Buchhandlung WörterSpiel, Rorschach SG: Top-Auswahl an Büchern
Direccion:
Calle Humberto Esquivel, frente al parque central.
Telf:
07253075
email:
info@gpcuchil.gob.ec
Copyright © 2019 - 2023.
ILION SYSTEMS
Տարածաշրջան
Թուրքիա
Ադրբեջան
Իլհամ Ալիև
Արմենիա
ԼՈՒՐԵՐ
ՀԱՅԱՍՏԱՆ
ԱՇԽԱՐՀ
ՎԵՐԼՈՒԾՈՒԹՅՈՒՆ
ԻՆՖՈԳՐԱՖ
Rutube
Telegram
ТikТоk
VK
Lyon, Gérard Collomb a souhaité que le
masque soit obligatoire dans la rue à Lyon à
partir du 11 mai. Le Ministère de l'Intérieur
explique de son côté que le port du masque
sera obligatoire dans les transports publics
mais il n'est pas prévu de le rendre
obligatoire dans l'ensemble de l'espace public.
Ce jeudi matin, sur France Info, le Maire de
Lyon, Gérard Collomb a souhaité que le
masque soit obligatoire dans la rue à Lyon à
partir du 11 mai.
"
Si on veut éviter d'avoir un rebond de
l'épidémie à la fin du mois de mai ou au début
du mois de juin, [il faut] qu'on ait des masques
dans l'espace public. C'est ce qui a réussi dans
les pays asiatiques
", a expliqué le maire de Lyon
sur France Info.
--
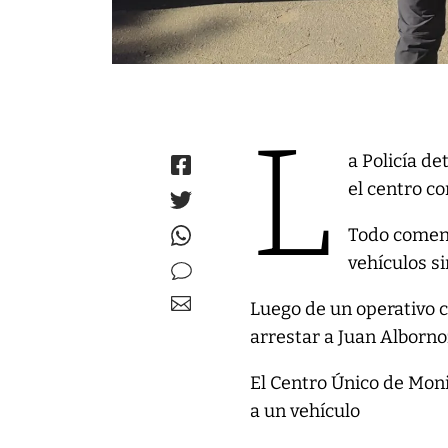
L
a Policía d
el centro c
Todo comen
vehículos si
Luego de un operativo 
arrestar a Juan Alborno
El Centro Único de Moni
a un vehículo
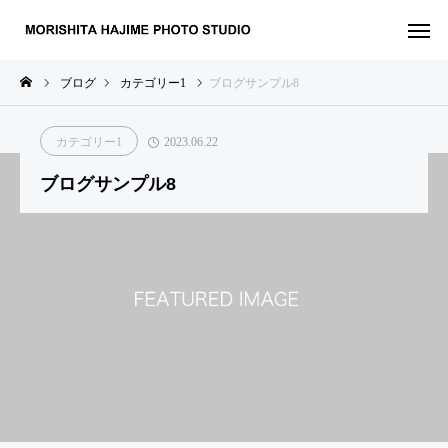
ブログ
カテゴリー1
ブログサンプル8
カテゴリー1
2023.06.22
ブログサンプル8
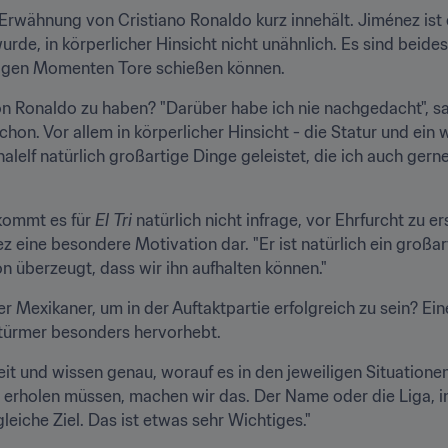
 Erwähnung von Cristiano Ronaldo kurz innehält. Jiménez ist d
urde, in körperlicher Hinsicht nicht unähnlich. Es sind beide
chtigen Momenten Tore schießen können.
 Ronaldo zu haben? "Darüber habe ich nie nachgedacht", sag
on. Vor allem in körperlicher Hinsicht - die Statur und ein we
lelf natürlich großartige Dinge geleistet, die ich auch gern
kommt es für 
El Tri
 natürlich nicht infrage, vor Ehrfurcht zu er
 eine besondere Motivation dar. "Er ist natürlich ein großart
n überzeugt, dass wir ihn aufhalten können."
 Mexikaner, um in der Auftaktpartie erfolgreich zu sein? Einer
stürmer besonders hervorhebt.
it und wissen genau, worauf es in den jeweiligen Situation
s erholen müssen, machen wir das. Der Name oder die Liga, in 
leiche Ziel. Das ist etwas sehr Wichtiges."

> _PROBLEM TO SOLVE_: Set down, exactly as they appear above, all lines from the one that has "kommt es für" down to the one that has "leiche Ziel. Das", including those two and no others.

> _OUTPUT BELOW_:
kommt es für 
El Tri
 natürlich nicht infrage, vor Ehrfurcht zu er
 eine besondere Motivation dar. "Er ist natürlich ein großart
n überzeugt, dass wir ihn aufhalten können."
 Mexikaner, um in der Auftaktpartie erfolgreich zu sein? Einer
stürmer besonders hervorhebt.
it und wissen genau, worauf es in den jeweiligen Situation
s erholen müssen, machen wir das. Der Name oder die Liga, in 
leiche Ziel. Das ist etwas sehr Wichtiges."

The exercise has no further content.